One video sent to Reuters by Darya Stebletsova, an arrested protester, showed a rusty sink and a hole in the floor, used as a toilet.

Another protester, Veniamin, 54, said his cell only got access to soap, toilet paper and toothbrushes on the third day of his five-day arrest.

The Kremlin has acknowledged overcrowding and problems with finding proper jails for protesters due to the large number of arrests, but has blamed the demonstrators for ignoring warnings against taking part in illegal protests.

It has said any future protests would also be illegal, if unsanctioned in advance by the authorities, and would be handled by the police in the same way.

Outside, relatives and friends of the arrested protesters and volunteers waited for days to be able to pass them clothes, food, water and cigarettes.

Andrei Prokofiyev, a member of a Moscow municipal council, brought supplies for jailed activists.
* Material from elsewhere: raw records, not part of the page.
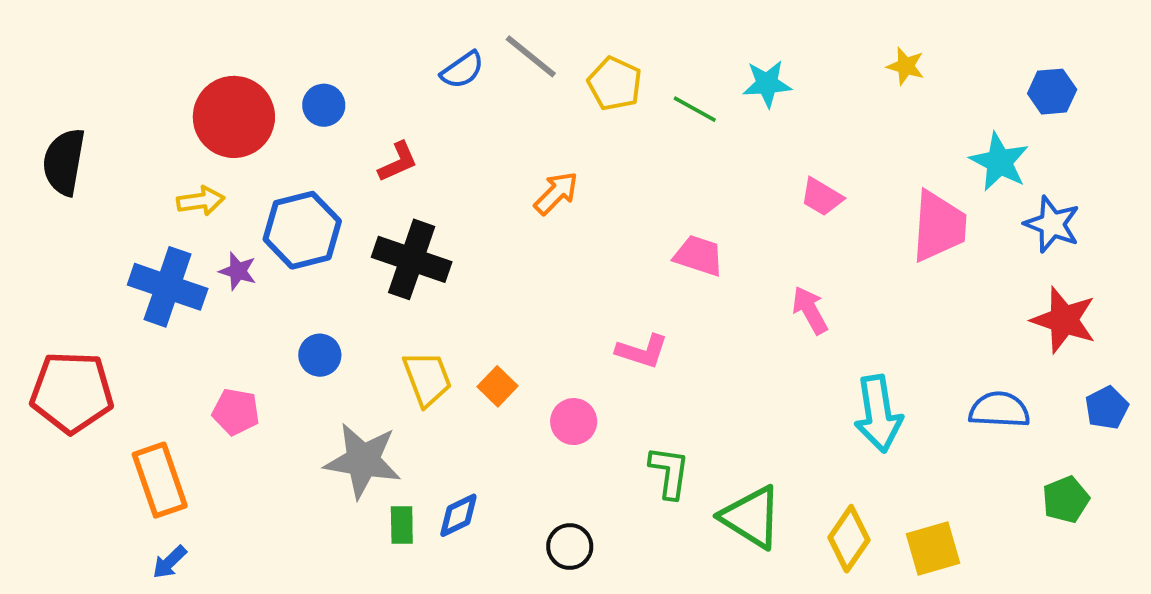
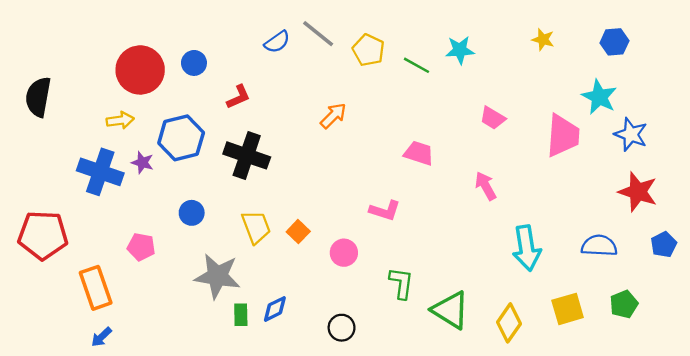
blue hexagon: (1052, 92) -> (614, 42), moved
green pentagon: (1066, 500) -> (624, 304), moved
yellow square: (933, 548) -> (568, 309), moved

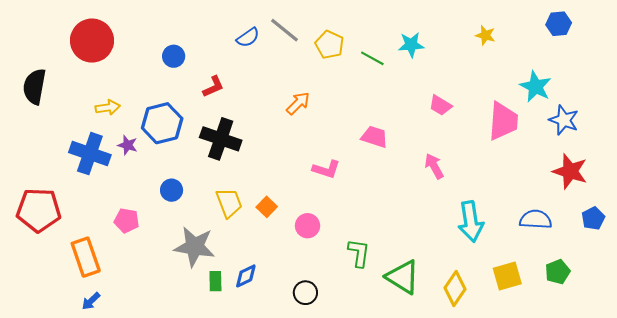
blue hexagon: (614, 42) -> (559, 24), moved
red circle: (140, 70) -> (92, 41), moved
pink L-shape: (385, 211) -> (326, 169), moved

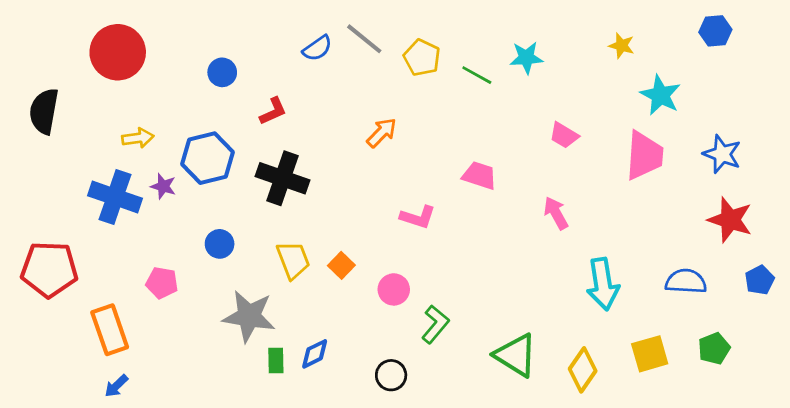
cyan star: (536, 87) -> (660, 95), moved
green L-shape: (359, 253) -> (435, 324), moved, turned 32

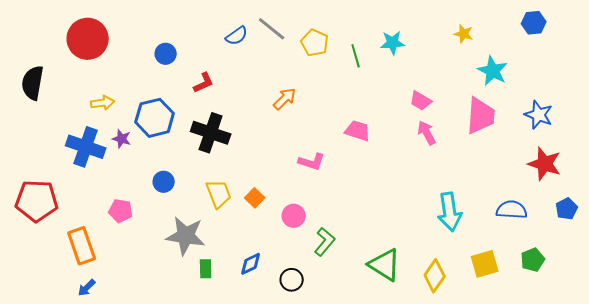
green line: (477, 75) -> (356, 56), turned 45
pink arrow: (556, 213) -> (427, 133), moved
blue diamond: (315, 354) -> (251, 264), moved

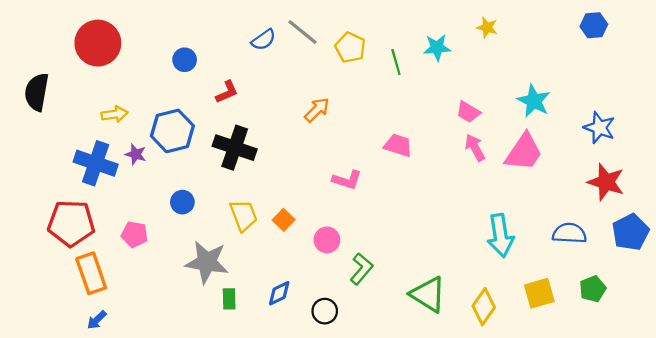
yellow star: (464, 34) -> (487, 28), moved
cyan star: (493, 71) -> (534, 101), moved
pink trapezoid: (481, 116) -> (524, 152), moved, turned 30
red pentagon: (37, 201) -> (71, 223), moved
blue pentagon: (567, 209) -> (631, 232), size x1.5

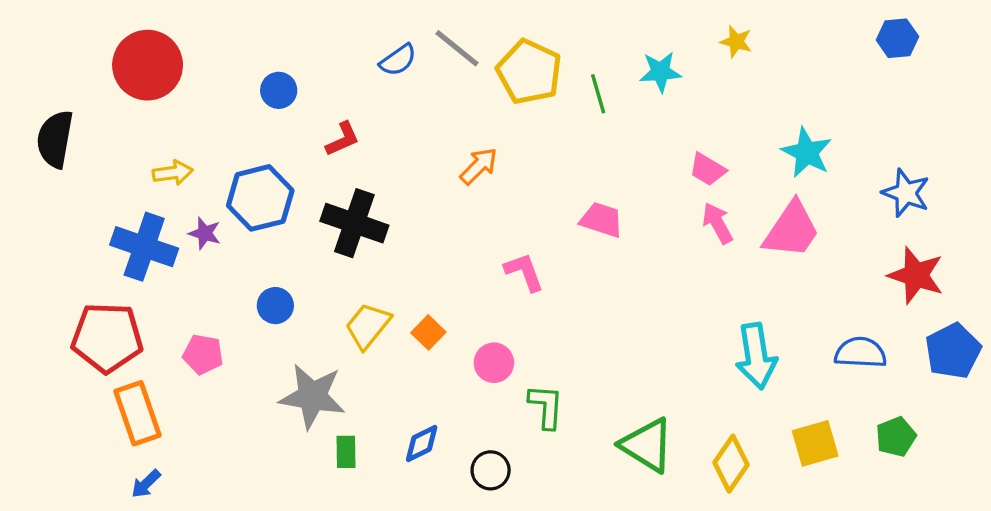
yellow pentagon: (350, 48) -> (529, 72), size x1.4
pink L-shape: (347, 180) -> (524, 272), turned -128
yellow trapezoid: (244, 215) -> (368, 326), turned -120
green L-shape: (361, 269) -> (546, 406), turned -36

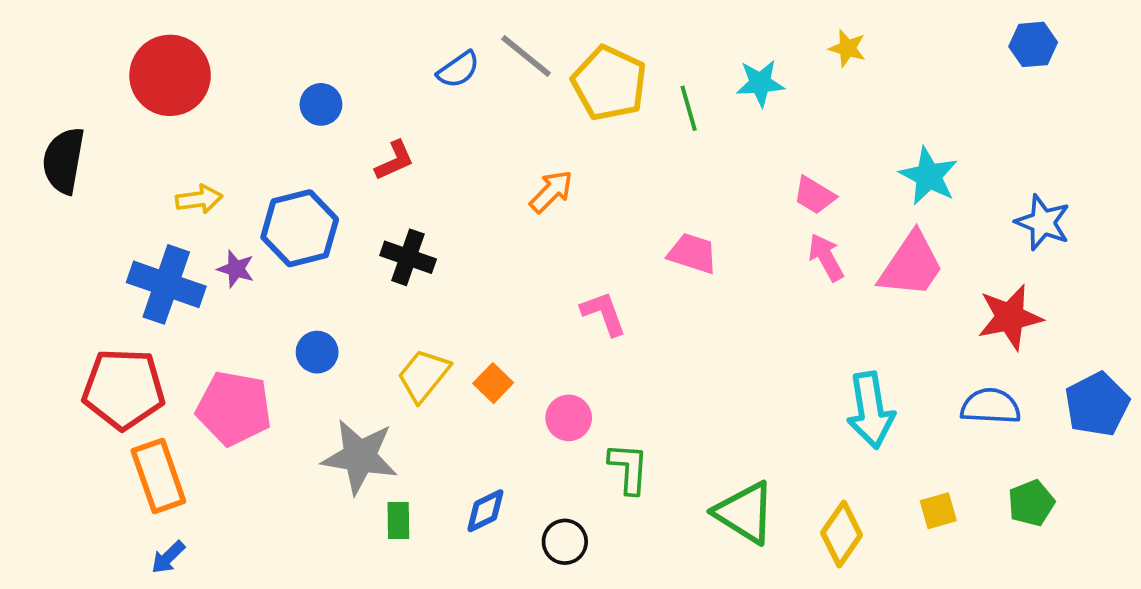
black cross: (354, 223) -> (408, 257), size x0.7
red star: (916, 275) -> (1010, 317), moved, turned -30
pink pentagon: (203, 354) -> (234, 408), size x1.6
yellow square: (815, 443) -> (938, 511), size x0.7

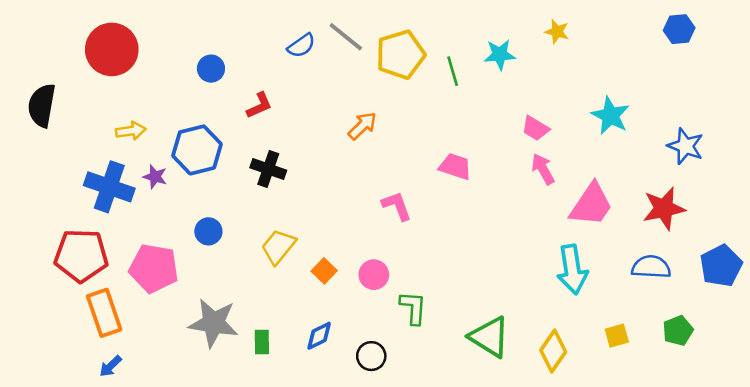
yellow pentagon: (609, 83) -> (401, 55), turned 30
pink trapezoid: (911, 265) -> (591, 205), moved
orange square: (493, 383) -> (324, 271), moved
gray star: (360, 457) -> (214, 323), moved

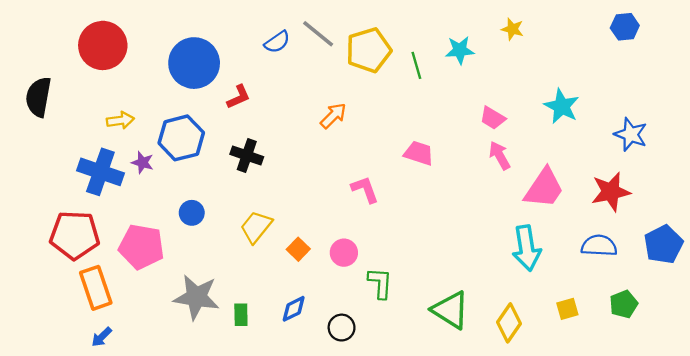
blue circle: (211, 69) -> (194, 63), size x2.0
He said he had spent 14 hours waiting.

“Is there panic in the Kremlin? … Why are there so many illegal detentions? … In terms of public opinion, it will work against the authorities,” he said.

Boris Krit, the father of one of the arrested protesters, was waiting outside the jail for the release of his son.

He likened the opposition’s decision to put protests on hold to the strategy employed by the Polish Solidarity protest movement against communism in the 1980s.

“The winter is yours but the spring will be ours,” he said. “What they (the police) do, it only makes people angry. This generation has no fear.”